Prime Minister Yousaf Raza Gilani cautioned the apex court on Monday to remain within its constitutional bounds lest it provokes a clash between the three tiers of government.
“The powers of all institutions are described clearly in the constitution,” said the prime minister, while addressing the Supreme Court Bar Association at the auditorium in the Supreme Court compound in Islamabad.
“Institutions should not enter each other’s space. They should each work in their respective domains,” said Gilani.
He did, however, hasten to clarify that the government had no intention of violating any orders passed by the judiciary, and believed in the separation of powers laid out in the constitution.
“We respect the Supreme Court and will respect all its verdicts,” he said.
This is not the first time that the prime minister has issued a veiled warning to the judiciary. On several earlier occasions, notably involving the transfers of officials in the civil service and law enforcement institutions, the government had claimed that the court was interfering in administrative matters beyond the scope of its constitutional powers.
(Read: Govt, judiciary back away from confrontation)
Monday’s speech was less explicit in its rhetoric, focusing more on the building of institutions and the current administration’s commitment towards strengthening the country’s democratic set-up through the 18th and 19th amendments to the constitution.

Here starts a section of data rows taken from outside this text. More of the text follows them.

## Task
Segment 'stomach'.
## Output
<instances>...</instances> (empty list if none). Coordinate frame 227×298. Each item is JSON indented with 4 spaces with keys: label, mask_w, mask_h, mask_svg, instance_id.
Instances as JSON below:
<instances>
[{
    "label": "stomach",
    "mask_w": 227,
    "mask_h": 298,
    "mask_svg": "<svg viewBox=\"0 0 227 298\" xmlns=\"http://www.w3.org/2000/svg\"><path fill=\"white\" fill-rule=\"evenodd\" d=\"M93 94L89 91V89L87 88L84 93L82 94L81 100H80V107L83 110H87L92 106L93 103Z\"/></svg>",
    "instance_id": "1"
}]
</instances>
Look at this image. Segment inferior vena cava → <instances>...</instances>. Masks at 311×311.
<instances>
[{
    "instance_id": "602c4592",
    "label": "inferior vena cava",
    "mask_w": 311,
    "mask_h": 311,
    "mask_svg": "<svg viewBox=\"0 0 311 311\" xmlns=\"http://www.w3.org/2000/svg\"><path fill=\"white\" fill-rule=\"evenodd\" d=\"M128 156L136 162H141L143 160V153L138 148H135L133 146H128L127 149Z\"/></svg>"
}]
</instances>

Yet given the fact that the prime minister’s speech comes on the heels of the restoration of Zafar Qureshi – the lead investigator in the embezzlement scandal at the state-owned National Insurance Company Ltd (NICL) – the remarks may be seen as the prime minister seeking to demarcate the scope of his powers as chief executive of the country.
Much of his speech was devoted to highlighting what the prime minister felt were the services of the ruling Pakistan Peoples Party (PPP) to the cause of judicial independence.

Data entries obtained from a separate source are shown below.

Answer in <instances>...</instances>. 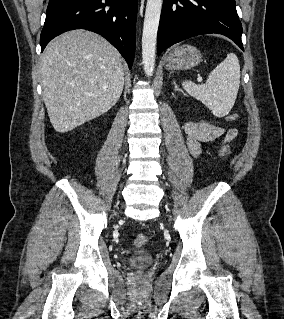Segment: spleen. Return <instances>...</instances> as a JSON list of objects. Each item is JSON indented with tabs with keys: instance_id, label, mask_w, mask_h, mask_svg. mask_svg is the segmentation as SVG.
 <instances>
[{
	"instance_id": "1",
	"label": "spleen",
	"mask_w": 284,
	"mask_h": 319,
	"mask_svg": "<svg viewBox=\"0 0 284 319\" xmlns=\"http://www.w3.org/2000/svg\"><path fill=\"white\" fill-rule=\"evenodd\" d=\"M240 84V65L234 53L215 67L205 84L197 85L191 81L182 83L185 91L201 101L216 117H224L232 109Z\"/></svg>"
}]
</instances>
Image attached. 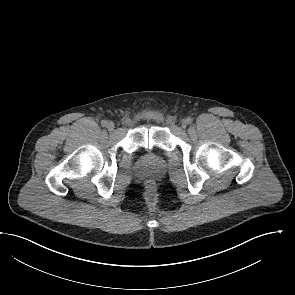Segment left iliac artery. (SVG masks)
I'll list each match as a JSON object with an SVG mask.
<instances>
[{
	"label": "left iliac artery",
	"instance_id": "44dca946",
	"mask_svg": "<svg viewBox=\"0 0 295 295\" xmlns=\"http://www.w3.org/2000/svg\"><path fill=\"white\" fill-rule=\"evenodd\" d=\"M187 122L190 124V123L193 122V119H192L191 117H188V118H187Z\"/></svg>",
	"mask_w": 295,
	"mask_h": 295
}]
</instances>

For instance, he pointed out that, upon assuming office in March 2008, the government immediately ordered the release of all judges who had been placed under house arrest by the administration of then-president Pervez Musharraf.
While he did not mention it, the prime minister was also reported to have been advocating the restoration, in 2009, of Chief Justice Iftikhar Muhammad Chaudhry, who had been ousted by Musharraf in 2007.

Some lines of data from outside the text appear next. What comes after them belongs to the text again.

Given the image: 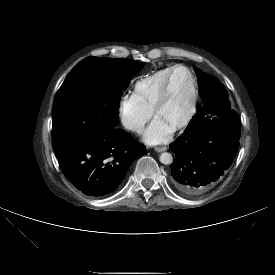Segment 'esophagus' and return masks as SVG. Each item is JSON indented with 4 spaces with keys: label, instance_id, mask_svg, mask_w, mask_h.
Here are the masks:
<instances>
[{
    "label": "esophagus",
    "instance_id": "esophagus-1",
    "mask_svg": "<svg viewBox=\"0 0 275 275\" xmlns=\"http://www.w3.org/2000/svg\"><path fill=\"white\" fill-rule=\"evenodd\" d=\"M167 150V147L166 146H163V147H156L155 148V151L156 152H163V151H166Z\"/></svg>",
    "mask_w": 275,
    "mask_h": 275
}]
</instances>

Despite announcing Rs200 million in government aid to construct a new building for the Supreme Court Bar Association (SCBA), the prime minister’s speech was neither well-attended nor well-received by the legal fraternity.
Only about 40 people or so attended the speech, and most of the prominent members of the SCBA – Aitzaz Ahsan, Ali Ahmed Kurd and the like – were not present.
Soon after his speech, the executive body of the SCBA – though not its president Asma Jahangir – condemned the prime minister’s warning to the Supreme Court as being disrespectful of the judiciary.
The prime minister noted that while the Lawyers’ Movement (2007 – 2009) galvanised the nation around the idea that the judiciary should be independent and impartial, the country would need to move forward with the next phase of judicial reform: making justice affordable for all.
To that end, he said that the government had amended the Legal Practitioners’ and Bar Council Act 1973 to make it mandatory upon the government to provide financial assistance to bar associations. He did not, however, link that aid to any provision of legal assistance to poorer citizens who do not have the means to afford representation in courts.
Published in The Express Tribune, August 30th, 2011.